**Assigned task:** Write out the data below exactly, beginning with the first line and ending once the line that has "nicht schaffen. Er" is written.

**Records drawn from a dataset:**
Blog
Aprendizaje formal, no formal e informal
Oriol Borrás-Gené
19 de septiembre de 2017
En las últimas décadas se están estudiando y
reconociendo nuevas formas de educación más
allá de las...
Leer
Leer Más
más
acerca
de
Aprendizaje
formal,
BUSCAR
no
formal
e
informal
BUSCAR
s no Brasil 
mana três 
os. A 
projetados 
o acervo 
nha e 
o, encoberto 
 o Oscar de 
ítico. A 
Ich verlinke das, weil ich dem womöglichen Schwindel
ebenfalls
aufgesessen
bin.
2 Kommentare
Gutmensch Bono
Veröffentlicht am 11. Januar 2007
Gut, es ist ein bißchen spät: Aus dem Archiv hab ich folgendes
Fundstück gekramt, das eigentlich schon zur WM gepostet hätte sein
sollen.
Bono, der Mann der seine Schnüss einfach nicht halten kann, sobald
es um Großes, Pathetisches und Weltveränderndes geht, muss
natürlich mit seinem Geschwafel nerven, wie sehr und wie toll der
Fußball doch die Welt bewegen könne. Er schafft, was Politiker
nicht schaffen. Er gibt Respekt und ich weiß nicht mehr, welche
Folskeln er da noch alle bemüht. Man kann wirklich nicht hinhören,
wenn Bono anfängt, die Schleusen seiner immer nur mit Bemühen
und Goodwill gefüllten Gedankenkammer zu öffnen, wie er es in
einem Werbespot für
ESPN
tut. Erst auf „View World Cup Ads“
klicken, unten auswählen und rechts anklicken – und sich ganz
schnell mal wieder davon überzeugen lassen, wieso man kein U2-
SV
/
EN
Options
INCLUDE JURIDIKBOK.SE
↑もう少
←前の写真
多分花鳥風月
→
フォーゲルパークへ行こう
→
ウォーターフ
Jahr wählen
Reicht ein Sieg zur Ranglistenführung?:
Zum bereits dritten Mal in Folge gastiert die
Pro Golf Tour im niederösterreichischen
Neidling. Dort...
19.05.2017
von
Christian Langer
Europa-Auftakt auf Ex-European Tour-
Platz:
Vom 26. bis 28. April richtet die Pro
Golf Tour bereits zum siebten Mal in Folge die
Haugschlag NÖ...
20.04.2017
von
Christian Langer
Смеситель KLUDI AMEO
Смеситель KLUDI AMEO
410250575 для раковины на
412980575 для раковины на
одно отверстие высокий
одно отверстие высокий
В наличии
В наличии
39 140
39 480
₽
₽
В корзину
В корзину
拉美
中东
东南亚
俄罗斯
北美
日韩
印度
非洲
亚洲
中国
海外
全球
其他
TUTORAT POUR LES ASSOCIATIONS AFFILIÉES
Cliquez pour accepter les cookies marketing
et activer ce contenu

**Finished task:**
Blog
Aprendizaje formal, no formal e informal
Oriol Borrás-Gené
19 de septiembre de 2017
En las últimas décadas se están estudiando y
reconociendo nuevas formas de educación más
allá de las...
Leer
Leer Más
más
acerca
de
Aprendizaje
formal,
BUSCAR
no
formal
e
informal
BUSCAR
s no Brasil 
mana três 
os. A 
projetados 
o acervo 
nha e 
o, encoberto 
 o Oscar de 
ítico. A 
Ich verlinke das, weil ich dem womöglichen Schwindel
ebenfalls
aufgesessen
bin.
2 Kommentare
Gutmensch Bono
Veröffentlicht am 11. Januar 2007
Gut, es ist ein bißchen spät: Aus dem Archiv hab ich folgendes
Fundstück gekramt, das eigentlich schon zur WM gepostet hätte sein
sollen.
Bono, der Mann der seine Schnüss einfach nicht halten kann, sobald
es um Großes, Pathetisches und Weltveränderndes geht, muss
natürlich mit seinem Geschwafel nerven, wie sehr und wie toll der
Fußball doch die Welt bewegen könne. Er schafft, was Politiker
nicht schaffen. Er gibt Respekt und ich weiß nicht mehr, welche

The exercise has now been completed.